• _DATA LISTING_
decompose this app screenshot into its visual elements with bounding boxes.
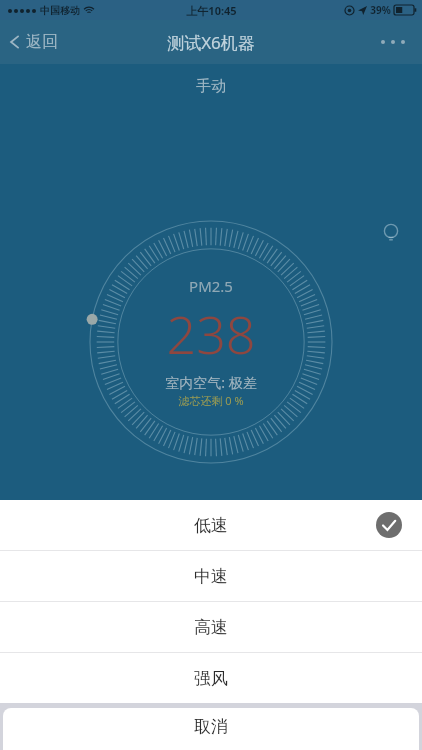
staticText: 返回 (26, 32, 58, 52)
staticText: 室内空气: 极差 (165, 373, 257, 392)
button[interactable]: 取消 (3, 708, 419, 750)
staticText: 低速 (194, 515, 228, 536)
staticText: 中国移动 (40, 4, 80, 17)
button[interactable]: 强风 (0, 653, 422, 703)
button[interactable]: 高速 (0, 602, 422, 652)
staticText: 取消 (194, 716, 228, 737)
staticText: 上午10:45 (186, 3, 237, 18)
staticText: 手动 (196, 77, 226, 96)
staticText: 39% (370, 3, 391, 17)
button[interactable]: Light (371, 213, 411, 253)
button[interactable]: 低速 (0, 500, 422, 550)
staticText: 测试X6机器 (167, 31, 255, 54)
staticText: 强风 (194, 668, 228, 689)
staticText: 滤芯还剩 0 % (178, 393, 244, 408)
button[interactable]: 返回 (0, 26, 68, 58)
button[interactable]: 中速 (0, 551, 422, 601)
button[interactable]: More options (364, 28, 422, 56)
staticText: 高速 (194, 617, 228, 638)
staticText: 中速 (194, 566, 228, 587)
staticText: 238 (166, 298, 256, 369)
staticText: PM2.5 (189, 276, 233, 296)
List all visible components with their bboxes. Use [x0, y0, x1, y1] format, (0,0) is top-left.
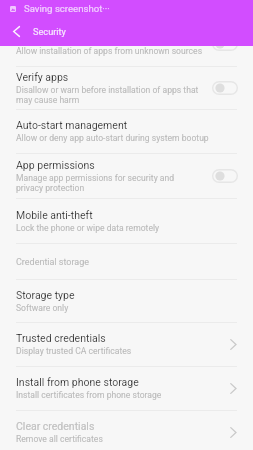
- button[interactable]: App permissions: [0, 153, 253, 198]
- staticText: Clear credentials: [16, 420, 95, 432]
- staticText: Auto-start management: [16, 119, 128, 131]
- staticText: Software only: [16, 303, 69, 313]
- staticText: Verify apps: [16, 71, 69, 83]
- staticText: App permissions: [16, 159, 95, 171]
- staticText: Trusted credentials: [16, 332, 106, 344]
- staticText: Saving screenshot···: [24, 3, 110, 14]
- button[interactable]: Mobile anti-theft: [0, 198, 253, 243]
- staticText: Allow installation of apps from unknown …: [16, 46, 203, 56]
- staticText: Storage type: [16, 289, 75, 301]
- staticText: Remove all certificates: [16, 434, 103, 444]
- button[interactable]: Storage type: [0, 279, 253, 323]
- staticText: Disallow or warn before installation of …: [16, 85, 199, 105]
- staticText: Lock the phone or wipe data remotely: [16, 223, 160, 233]
- staticText: Credential storage: [16, 257, 90, 268]
- staticText: Manage app permissions for security and …: [16, 173, 175, 193]
- staticText: Security: [33, 26, 66, 37]
- staticText: Install from phone storage: [16, 376, 139, 388]
- staticText: Mobile anti-theft: [16, 209, 93, 221]
- button[interactable]: Unknown sources: [0, 22, 253, 66]
- button[interactable]: Install from phone storage: [0, 366, 253, 410]
- button[interactable]: Verify apps: [0, 66, 253, 110]
- staticText: Display trusted CA certificates: [16, 346, 132, 356]
- button[interactable]: Auto-start management: [0, 109, 253, 153]
- staticText: Install certificates from phone storage: [16, 390, 162, 400]
- staticText: Unknown sources: [16, 32, 100, 44]
- button[interactable]: Clear credentials: [0, 410, 253, 450]
- button[interactable]: Trusted credentials: [0, 322, 253, 366]
- button[interactable]: Back: [0, 17, 33, 46]
- staticText: Allow or deny app auto-start during syst…: [16, 133, 209, 143]
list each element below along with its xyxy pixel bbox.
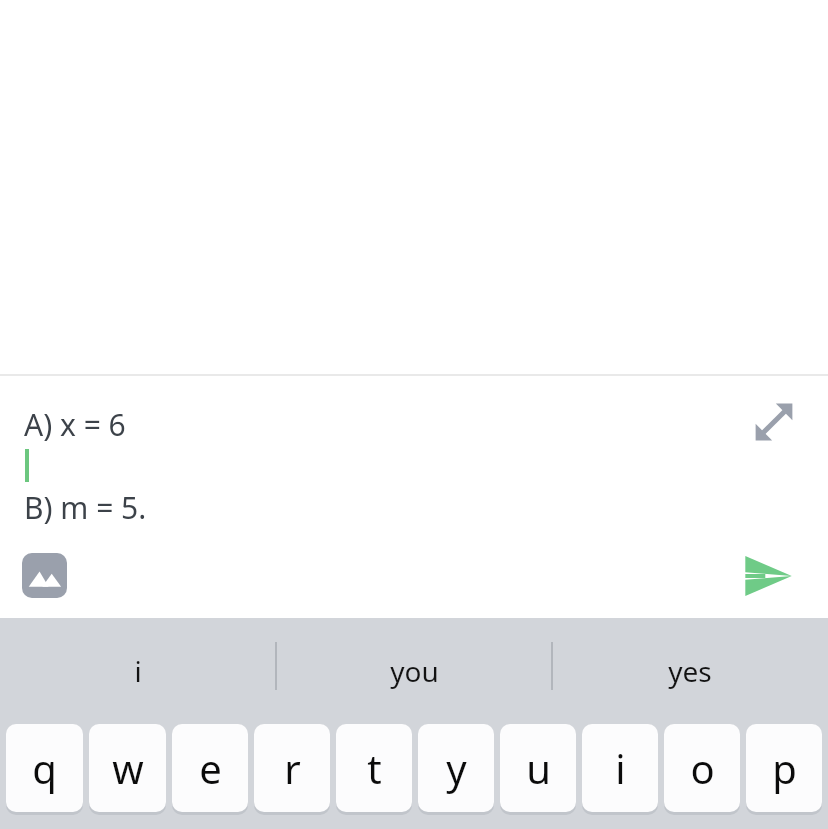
staticText: p: [772, 741, 797, 795]
staticText: u: [526, 741, 551, 795]
button[interactable]: q: [6, 724, 83, 812]
staticText: q: [32, 741, 57, 795]
button[interactable]: o: [664, 724, 740, 812]
button[interactable]: you: [276, 618, 552, 724]
staticText: you: [390, 652, 439, 690]
staticText: B) m = 5.: [24, 487, 147, 528]
staticText: e: [199, 741, 222, 795]
button[interactable]: e: [172, 724, 248, 812]
staticText: A) x = 6: [24, 404, 126, 445]
button[interactable]: Insert image: [21, 552, 67, 598]
staticText: w: [112, 741, 144, 795]
staticText: i: [615, 741, 626, 795]
button[interactable]: r: [254, 724, 330, 812]
button[interactable]: Send: [738, 546, 798, 606]
button[interactable]: yes: [552, 618, 828, 724]
button[interactable]: t: [336, 724, 412, 812]
staticText: i: [134, 652, 142, 690]
staticText: y: [446, 741, 467, 795]
button[interactable]: i: [582, 724, 658, 812]
button[interactable]: A) x = 6: [24, 404, 708, 528]
staticText: o: [690, 741, 715, 795]
button[interactable]: Expand compose box: [748, 396, 800, 448]
button[interactable]: u: [500, 724, 576, 812]
button[interactable]: w: [89, 724, 166, 812]
staticText: t: [367, 741, 382, 795]
button[interactable]: p: [746, 724, 822, 812]
staticText: r: [284, 741, 301, 795]
button[interactable]: y: [418, 724, 494, 812]
staticText: yes: [668, 652, 712, 690]
button[interactable]: i: [0, 618, 276, 724]
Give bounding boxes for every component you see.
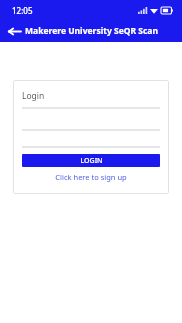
staticText: 12:05 — [12, 5, 33, 16]
staticText: Login — [22, 90, 45, 102]
staticText: LOGIN — [80, 156, 103, 166]
button[interactable]: LOGIN — [22, 154, 160, 167]
button[interactable]: Back — [4, 21, 24, 41]
staticText: Click here to sign up — [55, 172, 127, 182]
button[interactable]: Click here to sign up — [22, 170, 160, 184]
staticText: Makerere University SeQR Scan — [25, 25, 158, 37]
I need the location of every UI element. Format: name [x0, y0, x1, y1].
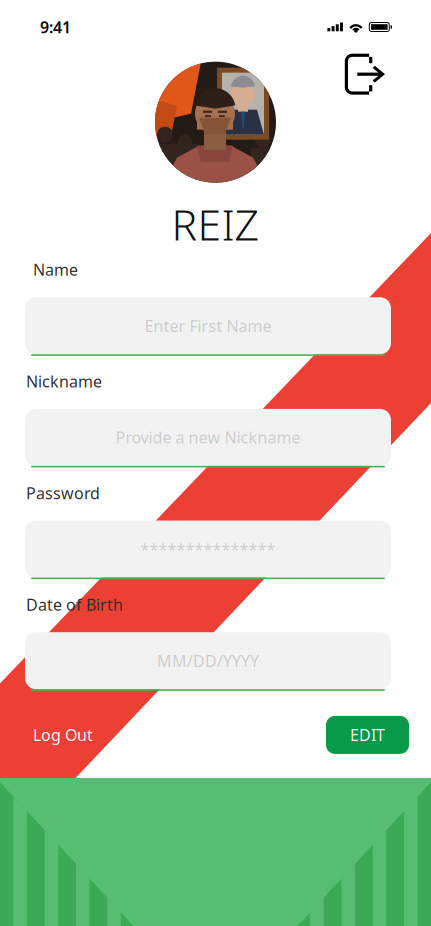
staticText: ***************: [140, 538, 276, 560]
staticText: MM/DD/YYYY: [157, 650, 259, 671]
button[interactable]: ***************: [0, 520, 391, 579]
staticText: Enter First Name: [144, 315, 272, 336]
staticText: EDIT: [350, 724, 385, 746]
staticText: 9:41: [40, 16, 71, 38]
button[interactable]: Log Out: [25, 715, 101, 754]
staticText: Password: [26, 482, 100, 504]
button[interactable]: Enter First Name: [0, 297, 391, 356]
button[interactable]: Provide a new Nickname: [0, 409, 391, 468]
staticText: REIZ: [172, 196, 260, 252]
staticText: Provide a new Nickname: [116, 427, 300, 448]
button[interactable]: MM/DD/YYYY: [0, 632, 391, 691]
staticText: Name: [33, 259, 78, 280]
button[interactable]: Log out: [338, 47, 392, 102]
staticText: Log Out: [33, 724, 93, 746]
staticText: Date of Birth: [26, 594, 123, 615]
staticText: Nickname: [26, 371, 102, 392]
button[interactable]: EDIT: [326, 716, 409, 754]
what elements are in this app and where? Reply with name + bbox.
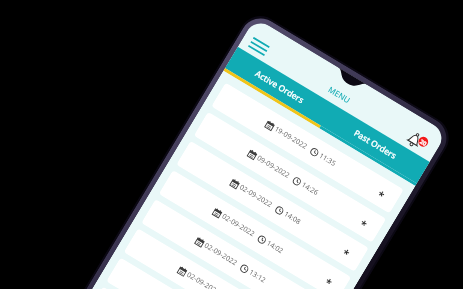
staticText: * (339, 245, 352, 261)
staticText: 14:08 (282, 209, 302, 227)
staticText: 14:26 (299, 180, 320, 198)
staticText: 19-09-2022 (272, 124, 309, 152)
button[interactable]: 02-09-2022 (124, 228, 316, 289)
button[interactable]: 02-09-2022 (159, 170, 351, 289)
button[interactable]: 02-09-2022 (141, 199, 334, 289)
staticText: MENU (327, 84, 353, 105)
button[interactable]: Past Orders (321, 104, 430, 183)
staticText: 11:35 (317, 151, 338, 169)
button[interactable]: 01-09-2022 (89, 286, 281, 289)
staticText: 13:12 (247, 268, 268, 285)
button[interactable]: Active Orders (225, 47, 334, 126)
staticText: Active Orders (253, 68, 306, 106)
staticText: 20 (418, 138, 428, 148)
staticText: 02-09-2022 (237, 182, 274, 210)
button[interactable]: 02-09-2022 (176, 141, 369, 272)
staticText: 02-09-2022 (185, 270, 222, 289)
staticText: * (322, 274, 335, 289)
button[interactable]: 01-09-2022 (106, 257, 299, 289)
staticText: 02-09-2022 (202, 241, 239, 268)
button[interactable]: 09-09-2022 (194, 112, 386, 243)
staticText: 14:02 (264, 238, 285, 256)
button[interactable]: Open navigation menu (247, 35, 271, 58)
button[interactable]: 19-09-2022 (211, 82, 404, 214)
staticText: 02-09-2022 (220, 212, 257, 239)
staticText: * (357, 216, 370, 232)
staticText: Past Orders (351, 127, 399, 162)
staticText: * (374, 187, 387, 203)
button[interactable]: Notifications (403, 128, 432, 155)
staticText: 09-09-2022 (255, 153, 292, 181)
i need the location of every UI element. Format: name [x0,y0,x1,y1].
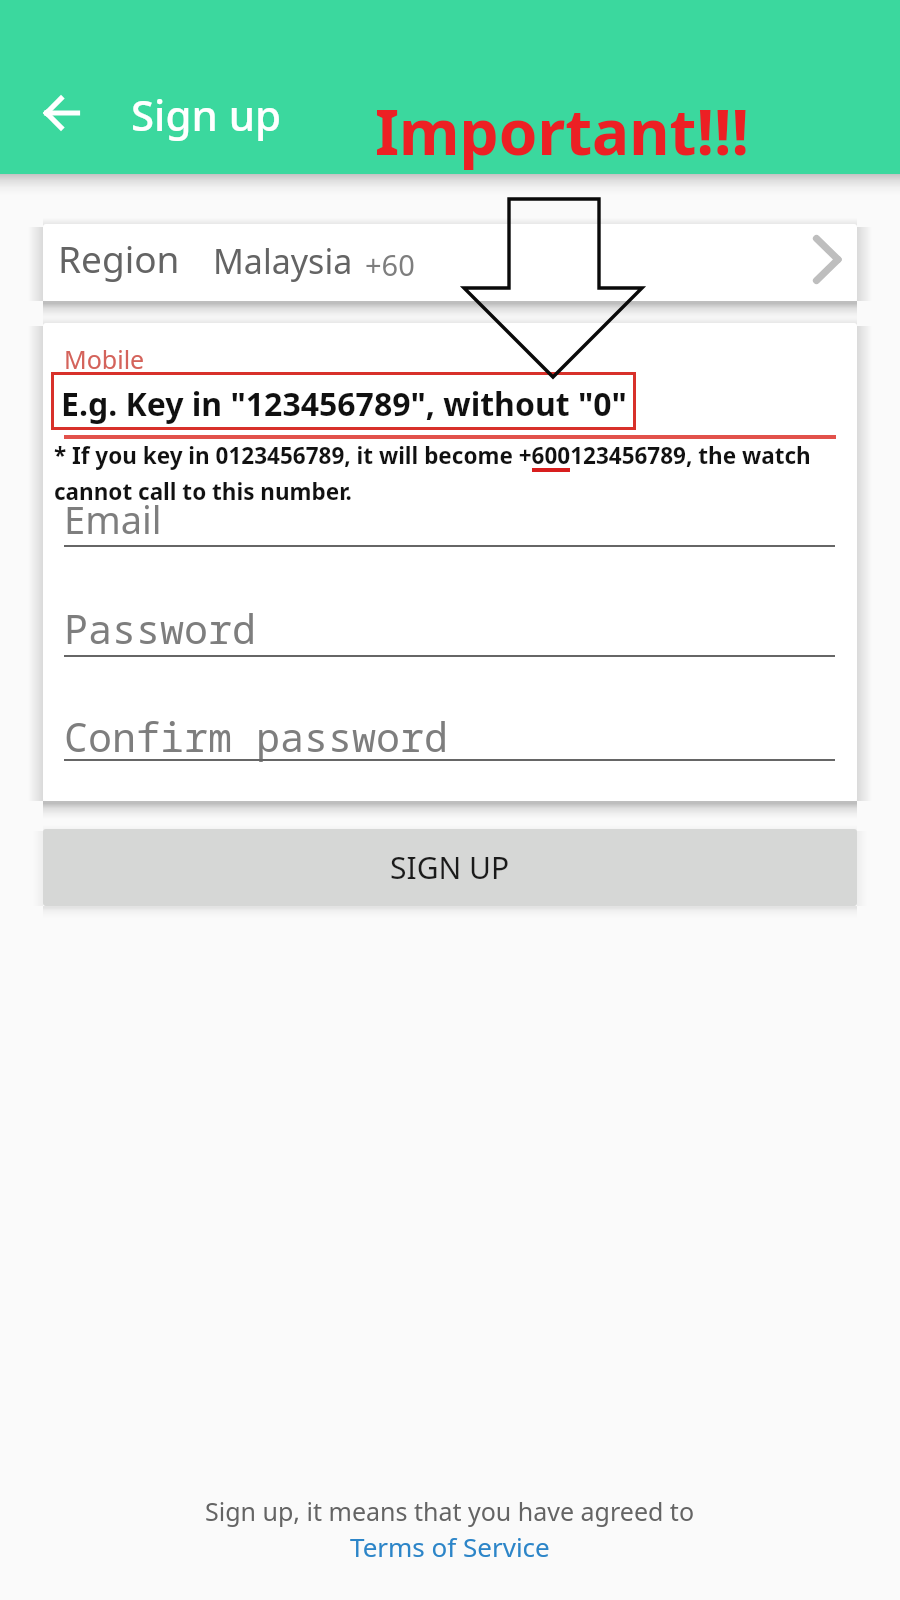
staticText: Sign up [131,86,282,143]
staticText: Sign up, it means that you have agreed t… [205,1494,695,1528]
staticText: Confirm password [64,709,448,763]
button[interactable]: Email [64,485,835,547]
staticText: +60 [365,245,415,284]
staticText: Email [64,493,162,545]
staticText: Important!!! [375,89,749,173]
button[interactable]: Back [18,72,102,156]
staticText: Malaysia [213,238,353,284]
staticText: SIGN UP [390,847,510,888]
button[interactable]: Password [64,593,835,657]
staticText: Terms of Service [350,1529,550,1564]
staticText: E.g. Key in "123456789", without "0" [61,382,627,426]
button[interactable]: SIGN UP [43,829,857,906]
button[interactable]: Confirm password [64,701,835,761]
staticText: * If you key in 0123456789, it will beco… [54,440,854,507]
staticText: Region [58,233,180,283]
button[interactable]: Region [43,224,857,301]
staticText: Password [64,601,256,655]
button[interactable]: Terms of Service [350,1529,550,1564]
staticText: Mobile [64,342,145,376]
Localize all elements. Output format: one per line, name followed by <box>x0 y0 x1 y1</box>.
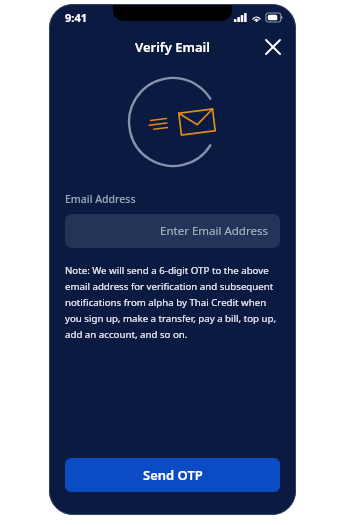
staticText: Verify Email <box>135 38 210 56</box>
staticText: Enter Email Address <box>160 223 268 239</box>
staticText: Email Address <box>65 192 136 206</box>
staticText: 9:41 <box>65 10 87 25</box>
staticText: Note: We will send a 6-digit OTP to the … <box>65 264 280 341</box>
button[interactable]: Close <box>260 34 286 60</box>
button[interactable]: Send OTP <box>65 458 280 492</box>
button[interactable]: Enter Email Address <box>65 214 280 248</box>
staticText: Send OTP <box>143 466 203 484</box>
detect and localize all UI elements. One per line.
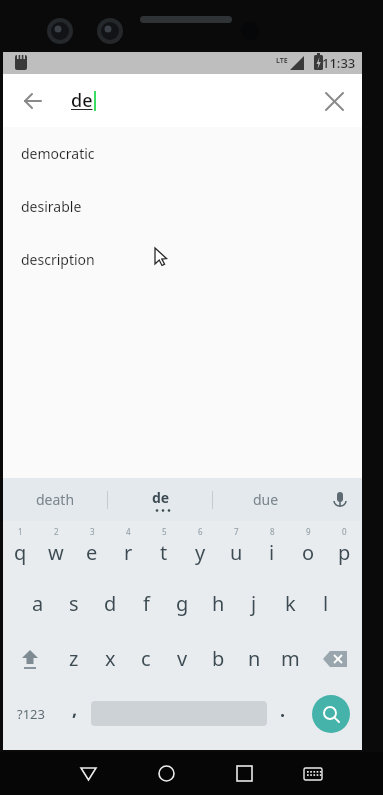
button[interactable]: 6	[182, 521, 218, 576]
button[interactable]: x	[92, 631, 128, 686]
button[interactable]: 1	[3, 521, 38, 576]
staticText: y	[195, 539, 206, 566]
button[interactable]: Recent apps	[205, 752, 283, 795]
button[interactable]: description	[3, 233, 362, 286]
button[interactable]: c	[128, 631, 164, 686]
staticText: ?123	[17, 705, 45, 723]
staticText: d	[104, 590, 117, 617]
staticText: s	[69, 590, 79, 617]
staticText: i	[269, 539, 275, 566]
button[interactable]: ,	[59, 686, 91, 741]
staticText: k	[285, 590, 296, 617]
button[interactable]: 9	[290, 521, 326, 576]
button[interactable]: Search	[299, 686, 362, 741]
staticText: t	[160, 539, 168, 566]
staticText: l	[323, 590, 329, 617]
button[interactable]: democratic	[3, 127, 362, 180]
staticText: c	[141, 645, 151, 672]
staticText: b	[212, 645, 225, 672]
button[interactable]: 2	[38, 521, 74, 576]
button[interactable]: l	[308, 576, 344, 631]
staticText: j	[251, 590, 257, 617]
button[interactable]: 5	[146, 521, 182, 576]
staticText: 8	[270, 526, 275, 537]
staticText: m	[281, 645, 300, 672]
button[interactable]: b	[200, 631, 236, 686]
staticText: v	[177, 645, 188, 672]
staticText: o	[302, 539, 315, 566]
staticText: democratic	[21, 144, 95, 163]
button[interactable]: 7	[218, 521, 254, 576]
staticText: z	[69, 645, 79, 672]
staticText: 3	[90, 526, 95, 537]
button[interactable]: Backspace	[308, 631, 362, 686]
staticText: 5	[162, 526, 167, 537]
button[interactable]: z	[56, 631, 92, 686]
button[interactable]: 8	[254, 521, 290, 576]
button[interactable]: d	[92, 576, 128, 631]
staticText: LTE	[276, 56, 288, 66]
button[interactable]: .	[267, 686, 299, 741]
button[interactable]: Voice input	[318, 478, 362, 521]
button[interactable]: de	[108, 478, 213, 521]
staticText: .	[280, 698, 286, 723]
staticText: death	[36, 490, 75, 509]
button[interactable]: g	[164, 576, 200, 631]
button[interactable]: Clear search	[316, 83, 352, 119]
staticText: 11:33	[322, 54, 356, 72]
button[interactable]: v	[164, 631, 200, 686]
staticText: desirable	[21, 197, 82, 216]
staticText: description	[21, 250, 95, 269]
staticText: q	[14, 539, 27, 566]
button[interactable]: a	[20, 576, 56, 631]
button[interactable]: Shift	[3, 631, 56, 686]
staticText: de	[152, 488, 170, 507]
staticText: 1	[18, 526, 23, 537]
staticText: a	[32, 590, 44, 617]
staticText: g	[176, 590, 189, 617]
button[interactable]: 0	[326, 521, 362, 576]
staticText: u	[230, 539, 243, 566]
staticText: 6	[198, 526, 203, 537]
button[interactable]: ?123	[3, 686, 59, 741]
staticText: 2	[54, 526, 59, 537]
button[interactable]: m	[272, 631, 308, 686]
staticText: de	[71, 88, 93, 113]
button[interactable]: 4	[110, 521, 146, 576]
staticText: r	[124, 539, 133, 566]
button[interactable]: s	[56, 576, 92, 631]
button[interactable]: Back	[15, 83, 51, 119]
button[interactable]: j	[236, 576, 272, 631]
button[interactable]: Back	[49, 752, 127, 795]
button[interactable]: desirable	[3, 180, 362, 233]
staticText: 0	[342, 526, 347, 537]
button[interactable]: Switch keyboard	[283, 752, 342, 795]
staticText: h	[212, 590, 225, 617]
staticText: x	[105, 645, 116, 672]
staticText: w	[48, 539, 64, 566]
button[interactable]: f	[128, 576, 164, 631]
button[interactable]: n	[236, 631, 272, 686]
staticText: p	[338, 539, 351, 566]
staticText: 7	[234, 526, 239, 537]
staticText: ,	[72, 697, 78, 722]
button[interactable]: 3	[74, 521, 110, 576]
staticText: 4	[126, 526, 131, 537]
staticText: due	[253, 490, 279, 509]
button[interactable]: h	[200, 576, 236, 631]
staticText: 9	[306, 526, 311, 537]
button[interactable]: due	[213, 478, 318, 521]
staticText: f	[143, 590, 150, 617]
button[interactable]: k	[272, 576, 308, 631]
button[interactable]: Home	[127, 752, 205, 795]
staticText: n	[248, 645, 261, 672]
button[interactable]: death	[3, 478, 108, 521]
staticText: e	[86, 539, 98, 566]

• _PROBLEM REQUIREMENTS_
Please return a copy of each line in the entries that has the string "permissions".

• _SOLVED PROBLEM_
- button[interactable]: App permissions: [0, 153, 253, 198]
- staticText: App permissions: [16, 159, 95, 171]
- staticText: Manage app permissions for security and …: [16, 173, 175, 193]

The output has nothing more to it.